Mary Beth Maxwell
Principal Deputy Assistant Secretary for Policy
Michael Harrington, The Other America (1962). As a young college student, it was the Catholic social gospel tradition that was my introduction to issues of poverty, social justice and workers’ rights. Dorothy Day, in her life and in her autobiography, The Long Loneliness, inspired a Catholic worker movement that called on people of faith to live and work in solidarity with the poor—to embody the Christian teaching of “whatsoever you do to the least of my brothers, that you do unto me.” In so doing, she influenced Michael Harrington, another icon for social justice activists who would go on to write The Other America and awaken a generation to the challenges of its time and spark a movement for justice for the working poor.
Joanne Grant, Ella Baker: Freedom Bound (1999). The civil rights movement had a profound impact on the world of work, and there are many incredible books that chronicle that history. But for a generation of young organizers like myself, there were some that were particularly critical because they recognized the leadership of women behind the scenes, like Ella Baker and Septima Clark, who instinctively knew that change arises from the uplifting of average folk—people like hairdressers and school teachers and domestic workers; that, in addition to the famous speeches, the work of a movement is largely found in sometimes humble, often courageous daily tasks; and that, in addition to laws passed and barriers broken, true, lasting change comes from individuals elevated by collective experience, bringing new hope, skills and expectations to our communities and workplaces.
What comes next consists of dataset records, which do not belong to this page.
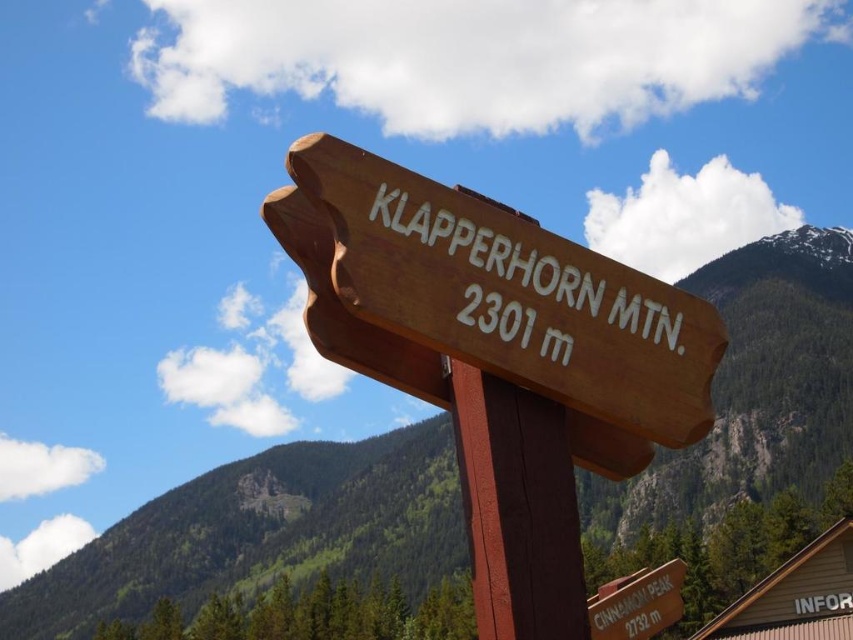 Question: Does wooden signpost at center appear on the left side of wooden sign at center?

Choices:
 (A) no
 (B) yes

Answer: (B)

Question: Which object appears farthest from the camera in this image?

Choices:
 (A) wooden signpost at center
 (B) wooden sign at center

Answer: (A)

Question: Among these points, which one is nearest to the camera?

Choices:
 (A) (614, 636)
 (B) (671, 488)
 (C) (561, 433)

Answer: (C)

Question: Is wooden signpost at center further to camera compared to wooden sign at center?

Choices:
 (A) no
 (B) yes

Answer: (B)

Question: Observing the image, what is the correct spatial positioning of wooden signpost at center in reference to brown wooden signpost at center?

Choices:
 (A) above
 (B) below

Answer: (B)

Question: Which object is the closest to the wooden sign at center?

Choices:
 (A) brown wooden signpost at center
 (B) wooden signpost at center
 (C) orange wood sign at lower right

Answer: (A)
David von Drehle, Triangle: The Fire that Changed America (2003). On March 25, 1911, 146 workers died in the most horrific workplace tragedy America had ever experienced. Those who perished were young immigrant women and men laboring in a crowded Manhattan sweatshop — the Triangle Shirtwaist Factory. Many plunged to their death from windows on the upper floors because there were no fire escapes and the doors were locked, a common practice at the time to prevent theft and unauthorized breaks. This tragedy shaped a young woman named Frances Perkins, who would go on to lead a movement to improve working conditions for low-wage workers and, decades later, as Franklin D. Roosevelt’s Secretary of Labor, craft core labor standards that protect workers to this day. Triangle documents and honors this critical turning point in America’s labor history. And 100 years later, it remains relevant because a new generation of immigrants, working in often dangerous and dirty jobs, still faces obstacles when advocating for improved conditions.
Randy Shilts, The Mayor of Castro Street: The Life and Times of Harvey Milk (1982).A sea-change has occurred in the world of work as millions of LGBT people have come out in their communities and workplaces—whether retail workers or bank executives, nurses or elected officials. Across the country, we are organizing for workplace protections, and while there is still much to do, American work culture has fundamentally changed because more and more of us can and do share the full truth of who we are. An early leader of the LGBT movement—Harvey Milk—helped spark this change, calling on people to “come out” and leading by example when he became the first openly gay elected official in San Francisco in 1978. At the time, I was a 7th grader at an Omaha Catholic school (where the response to “gay” ranged from silence to fear and danger)—pretty much a world away from Harvey Milk with no way of knowing of this history in the making. Within a year, the fledgling movement was mourning Milk’s tragic death, and I and thousands of others like me might never have known about him if not for this powerful book (and subsequent award-winning film, Milk) that inspired us to action and keeps his story and spirit alive.
Mary Beth Maxwell is the Principal Deputy Assistant Secretary for Policy.